> Dataset entries

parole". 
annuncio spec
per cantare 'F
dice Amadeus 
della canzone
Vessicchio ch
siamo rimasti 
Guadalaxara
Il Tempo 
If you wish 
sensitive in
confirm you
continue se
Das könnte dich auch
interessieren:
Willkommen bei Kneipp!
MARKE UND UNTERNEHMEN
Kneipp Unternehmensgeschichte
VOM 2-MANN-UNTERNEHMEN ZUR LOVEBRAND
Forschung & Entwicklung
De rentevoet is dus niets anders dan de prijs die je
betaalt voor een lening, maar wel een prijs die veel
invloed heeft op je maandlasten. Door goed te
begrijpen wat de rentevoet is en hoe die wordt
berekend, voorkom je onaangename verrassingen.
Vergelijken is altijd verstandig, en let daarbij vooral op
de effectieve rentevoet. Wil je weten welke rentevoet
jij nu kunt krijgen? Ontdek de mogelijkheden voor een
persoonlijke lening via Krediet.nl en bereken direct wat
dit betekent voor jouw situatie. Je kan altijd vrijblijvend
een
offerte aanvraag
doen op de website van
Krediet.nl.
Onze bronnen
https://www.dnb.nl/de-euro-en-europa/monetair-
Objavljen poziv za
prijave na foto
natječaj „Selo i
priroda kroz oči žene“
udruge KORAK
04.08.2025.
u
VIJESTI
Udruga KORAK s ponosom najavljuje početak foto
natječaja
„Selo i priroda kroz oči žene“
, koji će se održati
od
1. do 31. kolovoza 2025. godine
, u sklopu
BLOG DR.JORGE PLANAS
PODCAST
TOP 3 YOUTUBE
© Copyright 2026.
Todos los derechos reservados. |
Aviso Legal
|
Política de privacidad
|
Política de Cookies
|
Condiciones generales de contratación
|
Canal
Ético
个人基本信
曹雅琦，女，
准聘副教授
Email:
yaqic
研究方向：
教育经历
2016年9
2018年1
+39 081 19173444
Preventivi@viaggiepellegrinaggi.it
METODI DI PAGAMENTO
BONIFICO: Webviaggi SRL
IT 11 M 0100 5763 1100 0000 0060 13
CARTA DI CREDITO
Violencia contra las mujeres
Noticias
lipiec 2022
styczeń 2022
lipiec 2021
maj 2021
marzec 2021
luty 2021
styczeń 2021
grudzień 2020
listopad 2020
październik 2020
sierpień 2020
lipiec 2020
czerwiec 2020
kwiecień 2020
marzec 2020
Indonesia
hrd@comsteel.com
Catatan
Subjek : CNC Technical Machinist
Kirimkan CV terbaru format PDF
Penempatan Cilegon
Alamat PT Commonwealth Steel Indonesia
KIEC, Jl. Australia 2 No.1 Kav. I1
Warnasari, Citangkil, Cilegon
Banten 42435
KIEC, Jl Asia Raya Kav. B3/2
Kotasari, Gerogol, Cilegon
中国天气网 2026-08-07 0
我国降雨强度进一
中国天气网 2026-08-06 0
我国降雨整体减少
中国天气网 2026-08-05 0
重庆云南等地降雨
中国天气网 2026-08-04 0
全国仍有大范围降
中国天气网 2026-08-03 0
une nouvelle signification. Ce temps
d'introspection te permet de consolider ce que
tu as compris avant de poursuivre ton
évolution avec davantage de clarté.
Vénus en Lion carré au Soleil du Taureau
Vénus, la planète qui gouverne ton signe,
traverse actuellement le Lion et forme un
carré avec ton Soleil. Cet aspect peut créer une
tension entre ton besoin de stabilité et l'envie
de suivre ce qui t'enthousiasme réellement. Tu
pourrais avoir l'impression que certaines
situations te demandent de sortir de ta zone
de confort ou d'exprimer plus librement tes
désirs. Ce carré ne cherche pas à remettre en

> Requirement
Once you have read the records above, write them all out exactly.

> Reply
parole". 
annuncio spec
per cantare 'F
dice Amadeus 
della canzone
Vessicchio ch
siamo rimasti 
Guadalaxara
Il Tempo 
If you wish 
sensitive in
confirm you
continue se
Das könnte dich auch
interessieren:
Willkommen bei Kneipp!
MARKE UND UNTERNEHMEN
Kneipp Unternehmensgeschichte
VOM 2-MANN-UNTERNEHMEN ZUR LOVEBRAND
Forschung & Entwicklung
De rentevoet is dus niets anders dan de prijs die je
betaalt voor een lening, maar wel een prijs die veel
invloed heeft op je maandlasten. Door goed te
begrijpen wat de rentevoet is en hoe die wordt
berekend, voorkom je onaangename verrassingen.
Vergelijken is altijd verstandig, en let daarbij vooral op
de effectieve rentevoet. Wil je weten welke rentevoet
jij nu kunt krijgen? Ontdek de mogelijkheden voor een
persoonlijke lening via Krediet.nl en bereken direct wat
dit betekent voor jouw situatie. Je kan altijd vrijblijvend
een
offerte aanvraag
doen op de website van
Krediet.nl.
Onze bronnen
https://www.dnb.nl/de-euro-en-europa/monetair-
Objavljen poziv za
prijave na foto
natječaj „Selo i
priroda kroz oči žene“
udruge KORAK
04.08.2025.
u
VIJESTI
Udruga KORAK s ponosom najavljuje početak foto
natječaja
„Selo i priroda kroz oči žene“
, koji će se održati
od
1. do 31. kolovoza 2025. godine
, u sklopu
BLOG DR.JORGE PLANAS
PODCAST
TOP 3 YOUTUBE
© Copyright 2026.
Todos los derechos reservados. |
Aviso Legal
|
Política de privacidad
|
Política de Cookies
|
Condiciones generales de contratación
|
Canal
Ético
个人基本信
曹雅琦，女，
准聘副教授
Email:
yaqic
研究方向：
教育经历
2016年9
2018年1
+39 081 19173444
Preventivi@viaggiepellegrinaggi.it
METODI DI PAGAMENTO
BONIFICO: Webviaggi SRL
IT 11 M 0100 5763 1100 0000 0060 13
CARTA DI CREDITO
Violencia contra las mujeres
Noticias
lipiec 2022
styczeń 2022
lipiec 2021
maj 2021
marzec 2021
luty 2021
styczeń 2021
grudzień 2020
listopad 2020
październik 2020
sierpień 2020
lipiec 2020
czerwiec 2020
kwiecień 2020
marzec 2020
Indonesia
hrd@comsteel.com
Catatan
Subjek : CNC Technical Machinist
Kirimkan CV terbaru format PDF
Penempatan Cilegon
Alamat PT Commonwealth Steel Indonesia
KIEC, Jl. Australia 2 No.1 Kav. I1
Warnasari, Citangkil, Cilegon
Banten 42435
KIEC, Jl Asia Raya Kav. B3/2
Kotasari, Gerogol, Cilegon
中国天气网 2026-08-07 0
我国降雨强度进一
中国天气网 2026-08-06 0
我国降雨整体减少
中国天气网 2026-08-05 0
重庆云南等地降雨
中国天气网 2026-08-04 0
全国仍有大范围降
中国天气网 2026-08-03 0
une nouvelle signification. Ce temps
d'introspection te permet de consolider ce que
tu as compris avant de poursuivre ton
évolution avec davantage de clarté.
Vénus en Lion carré au Soleil du Taureau
Vénus, la planète qui gouverne ton signe,
traverse actuellement le Lion et forme un
carré avec ton Soleil. Cet aspect peut créer une
tension entre ton besoin de stabilité et l'envie
de suivre ce qui t'enthousiasme réellement. Tu
pourrais avoir l'impression que certaines
situations te demandent de sortir de ta zone
de confort ou d'exprimer plus librement tes
désirs. Ce carré ne cherche pas à remettre en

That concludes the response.